Além disso, foi investigado o efeito de dois supressores de silenciamento de genes virais P 23 e P 19 na prevenção do silenciamento de genes pós-transcricionais para HAC um. POS de agrobacterium carregando o vetor de lançamento PBI, quatro HAC, um e um dos dois plasmídeos supressores silenciadores virais foram misturados na proporção de quatro para um, respectivamente, e co-infiltrados em Nicotiana Bentham Miana. As amostras foliares infiltradas foram coletadas de três a oito DPI.

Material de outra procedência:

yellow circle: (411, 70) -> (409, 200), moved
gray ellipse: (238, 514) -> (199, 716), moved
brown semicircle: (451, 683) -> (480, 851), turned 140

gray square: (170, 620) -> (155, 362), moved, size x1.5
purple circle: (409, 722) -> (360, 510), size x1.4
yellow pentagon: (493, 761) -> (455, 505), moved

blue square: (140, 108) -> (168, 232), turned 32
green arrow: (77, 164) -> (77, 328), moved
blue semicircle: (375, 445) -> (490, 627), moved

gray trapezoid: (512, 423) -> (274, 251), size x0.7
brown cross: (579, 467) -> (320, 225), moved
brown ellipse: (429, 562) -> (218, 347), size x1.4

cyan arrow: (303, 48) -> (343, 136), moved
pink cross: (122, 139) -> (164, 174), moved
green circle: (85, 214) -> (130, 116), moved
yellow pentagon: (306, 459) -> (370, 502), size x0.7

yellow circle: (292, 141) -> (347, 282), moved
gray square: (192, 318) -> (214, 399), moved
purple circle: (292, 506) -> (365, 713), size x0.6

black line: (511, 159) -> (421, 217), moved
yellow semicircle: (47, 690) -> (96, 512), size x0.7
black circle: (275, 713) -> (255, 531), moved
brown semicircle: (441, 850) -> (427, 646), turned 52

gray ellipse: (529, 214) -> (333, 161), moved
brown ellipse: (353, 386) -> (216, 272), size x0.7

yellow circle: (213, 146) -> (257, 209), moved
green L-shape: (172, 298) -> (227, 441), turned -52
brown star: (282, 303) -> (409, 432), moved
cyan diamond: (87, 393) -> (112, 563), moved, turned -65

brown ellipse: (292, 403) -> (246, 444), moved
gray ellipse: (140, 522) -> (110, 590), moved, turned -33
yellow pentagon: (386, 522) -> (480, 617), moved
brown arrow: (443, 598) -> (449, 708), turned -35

Este gráfico mostra os níveis médios de expressão de HAC um de três experimentos, conforme determinado pela análise de Western blot. A co-infiltração de Nico Oceana Benham com P 23 ou P 19 resultou em um aumento na produção de HAC um em comparação com o uso de nenhum supressor silenciador a 60 pi. Isso sugere que P 23 e P 19 são eficientes neste sistema.

Observou-se também que, tanto na presença quanto na ausência de um supressor silenciador, o nível de produção da proteína HAC um começou a diminuir em sete DPI. Isso indica que o momento do declínio na produção de proteínas transitórias em Nico Oceana Benham Miana infiltrado com o vetor de lançamento é específico do alvo. Por fim, a estabilidade do Banco de Células Agrobacterium é avaliada todos os anos infiltrando plantas nicotiana benham com o mesmo lote do banco de células Agrobacterium para avaliar o acúmulo de proteínas.

Esses resultados representativos indicam que a produção de proteína HA um tem sido muito estável por mais de três anos. A produção média de HAC um nas plantas Nicotiana benam é de 651 mais ou menos 49,4 miligramas por quilograma. Depois de assistir a este vídeo, você deve ter um bom entendimento de como aplicar a técnica de infiltração agrícola para produção de proteínas recombinantes em larga escala, que podem ser usadas para fabricação de vacinas de subunidades, anticorpos de proteínas teogênicas e antígenos diagnósticos.

Ao tentar este procedimento, é importante lembrar de controlar o cruzamento da planta hidroponicamente, usar agrobactérias viáveis, controlar a pressão e ação do vácuo e monitorar o veículo de expressão da proteína. Uma vez dominada, a técnica de agrofiltração pode ser feita em 24 horas se for realizada adequadamente em condições controladas.